“He lived among us”

By Gugulethu Dlamini

Gugulethu DlaminiBishop Mandlenkhosi Zwane was a man who overcame a number of barriers to justice and peace, including the following:

Cultural indifferences – through his support, vision and caring ministry to both South African and Mozambican refugees as well as the SADC region.

Conceptual difficulties – by welcoming the idea of the community extension programme He was delighted by the community extension programme facilitated by Prof. Stan of eSwatini, and he requested that the initiative be extended to his church. But then, he realised he needed skills on the programme, so he requested permission from his church to attend a course on community extension programmes.

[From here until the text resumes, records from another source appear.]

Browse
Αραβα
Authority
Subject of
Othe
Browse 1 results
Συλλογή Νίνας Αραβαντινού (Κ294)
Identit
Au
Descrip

Selfishness – In the sense that As a bishop with powers bestowed in him, he could have had his own interests served first but he chose to live in simplicity and closeness to those who assisted him. He mixed so easily with all types of people: old and young, learned and illiterate, and the saint and the sinner. His developmental strategies to overcome poverty in communities.

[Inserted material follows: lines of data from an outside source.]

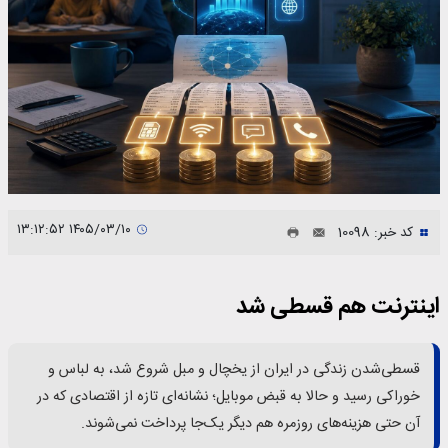
۱۴۰۵/۰۳/۱۰ ۱۳:۱۲:۵۲
کد خبر: 10098
اینترنت هم قسطی شد
قسطی‌شدن زندگی در ایران از یخچال و مبل شروع شد، به لباس و
خوراکی رسید و حالا به قبض موبایل؛ نشانه‌ای تازه از اقتصادی که در
آن حتی هزینه‌های روزمره هم دیگر یک‌جا پرداخت نمی‌شوند.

Lack of proper education – by facilitating building of schools and supported both formal and informal education.

As young persons, we have fallen in love with this man because in all what he did there were no traits of violence. Maybe he conceived that violence is never an answer but brings momentarily results. As the youth of today, we cannot resort to violence as a way of attaining justice and peace as it is both vicious and impractical.

Violence is never a solution to social problems; instead, it leads to the birth of new and more complex ones. It seeks to humiliate the opponent rather than coming to a rapport. It is usually driven by hatred rather than love, and it violates the great commandment of love in accord with Christ our Lord.

Violence destroys the society and makes brotherhood impossible. It leaves the society in monologue rather than dialogue. It creates bitterness in the survivor and brutality in the perpetrator.

Although the calls for better education, employment, right to human dignity and justice by the youth and public at large can never be diluted, still violence is not an answer. We are left with no option other than nonviolence.

Nonviolence is a word that symbolises the spirit and the outward form of our encounter. In a broader perspective, nonviolence means not relying on arms and weapons to ensure amicability is achieved. We are mindful of the fact that nonviolence means that our people in agony would take suffering upon themselves instead of inflicting it on others.

Nonviolence also seeks to redeem the spiritual and moral lag and the respect to human dignity. We have a role to play as the youth through nonviolence. We seek to secure moral ends through moral means such as peaceful marches. We believe nonviolence is the most powerful weapon that cuts without wounding, and ennobles the man that uses it.

If, Bishop M. Zwane lived amongst us and overcame the above obstacles without using violence, it is possible even in our time to resolve our social issues without violence. He lived amongst us. Let his memory live.